Decoding the function(s) of the m6A modifications on viral RNAs - Daniel Depledge
Daniel P. Depledge, Assistant Professor at the New York University (NYU) School of Medicine, opened the RNA modifications breakout by discussing his team’s latest research into the functions of N6-methyladenosine (m6A) modifications on viral RNAs. Daniel explained how m6A is one of the most prevalent modifications of messenger RNA (mRNA) in eukaryotic cells. It has also been shown to play important proviral or antiviral roles in the life cycles of a growing number of viruses. Due to the extremely compact nature of dsDNA viral genomes and the presence of many overlapping RNAs, the identification of m6A modifications at the isoform level using traditional short-read sequencing technologies is a considerable challenge.
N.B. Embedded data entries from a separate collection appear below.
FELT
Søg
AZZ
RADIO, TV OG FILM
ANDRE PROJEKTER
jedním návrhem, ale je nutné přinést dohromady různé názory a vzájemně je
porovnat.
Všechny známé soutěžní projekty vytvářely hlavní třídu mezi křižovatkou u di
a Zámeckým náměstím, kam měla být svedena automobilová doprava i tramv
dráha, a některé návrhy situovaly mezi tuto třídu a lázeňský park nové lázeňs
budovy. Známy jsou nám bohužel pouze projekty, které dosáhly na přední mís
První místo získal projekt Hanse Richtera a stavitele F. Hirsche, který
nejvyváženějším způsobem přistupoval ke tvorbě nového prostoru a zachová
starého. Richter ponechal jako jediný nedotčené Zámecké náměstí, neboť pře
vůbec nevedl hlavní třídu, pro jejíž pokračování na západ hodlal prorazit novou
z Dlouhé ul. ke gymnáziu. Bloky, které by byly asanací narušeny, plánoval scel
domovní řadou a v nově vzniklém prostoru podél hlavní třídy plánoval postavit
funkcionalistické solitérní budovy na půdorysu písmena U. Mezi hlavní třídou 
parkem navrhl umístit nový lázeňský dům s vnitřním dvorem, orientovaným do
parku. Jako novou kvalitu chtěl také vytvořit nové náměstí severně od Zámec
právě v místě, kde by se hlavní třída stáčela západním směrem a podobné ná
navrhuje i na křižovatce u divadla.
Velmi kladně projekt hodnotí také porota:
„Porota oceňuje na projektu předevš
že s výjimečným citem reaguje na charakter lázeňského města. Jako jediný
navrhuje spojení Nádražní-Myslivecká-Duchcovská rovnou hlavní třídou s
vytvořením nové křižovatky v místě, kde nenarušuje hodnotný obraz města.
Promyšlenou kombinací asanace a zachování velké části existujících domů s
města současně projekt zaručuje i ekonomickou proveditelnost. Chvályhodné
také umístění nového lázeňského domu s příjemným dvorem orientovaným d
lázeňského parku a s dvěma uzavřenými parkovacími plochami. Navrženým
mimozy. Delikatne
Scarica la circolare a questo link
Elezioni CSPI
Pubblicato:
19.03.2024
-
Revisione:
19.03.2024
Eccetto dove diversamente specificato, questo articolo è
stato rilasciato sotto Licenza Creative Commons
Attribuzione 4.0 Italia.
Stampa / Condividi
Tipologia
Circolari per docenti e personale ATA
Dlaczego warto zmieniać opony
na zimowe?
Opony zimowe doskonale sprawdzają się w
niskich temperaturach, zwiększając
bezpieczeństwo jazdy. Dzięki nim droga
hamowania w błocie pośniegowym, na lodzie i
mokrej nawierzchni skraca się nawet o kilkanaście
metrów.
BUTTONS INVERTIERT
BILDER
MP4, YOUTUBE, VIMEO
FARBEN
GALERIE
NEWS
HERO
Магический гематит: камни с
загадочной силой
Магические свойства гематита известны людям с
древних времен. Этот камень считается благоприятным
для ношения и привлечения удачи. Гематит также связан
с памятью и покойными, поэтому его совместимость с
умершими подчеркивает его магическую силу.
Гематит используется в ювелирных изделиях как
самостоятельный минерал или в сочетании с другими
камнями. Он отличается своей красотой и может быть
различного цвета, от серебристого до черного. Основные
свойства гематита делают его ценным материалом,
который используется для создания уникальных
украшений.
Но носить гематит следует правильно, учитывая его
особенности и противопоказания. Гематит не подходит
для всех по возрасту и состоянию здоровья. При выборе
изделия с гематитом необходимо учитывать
Building on earlier work, where the team at the NYU School of Medicine demonstrated that direct RNA sequencing using nanopore technology enables the identification of splicing patterns, transcription initiation, and polyadenylation in cells infected with dsDNA viruses (including herpesviruses and adenoviruses), the team have now applied the benefits of direct RNA sequencing to characterise m6A modifications at nucleotide resolution. Critically, they were also able to distinguish between overlapping RNA isoforms that are differentially m6A modified.
The team utilised adenovirus as a model for RNA synthesis. Adenovirus infection is divided into two phases, ‘early’ and ‘late’. During the ‘early’ phase cellular replication factors are induced that initiate viral genome replication, host antiviral responses are subverted, and host cellular processes are rewired towards late protein production. In the ‘late’ phase, late promoters are activated, resulting in the production of late proteins, alternative splicing, and the assembly of new virions. Dan stated that it is imperative that you have a really good viral genome annotation before looking for modifications. To this end, the first part of the project involved using direct RNA sequencing to update their annotation of adenovirus, which increased the number of transcriptional units from approximately 20 to over 75.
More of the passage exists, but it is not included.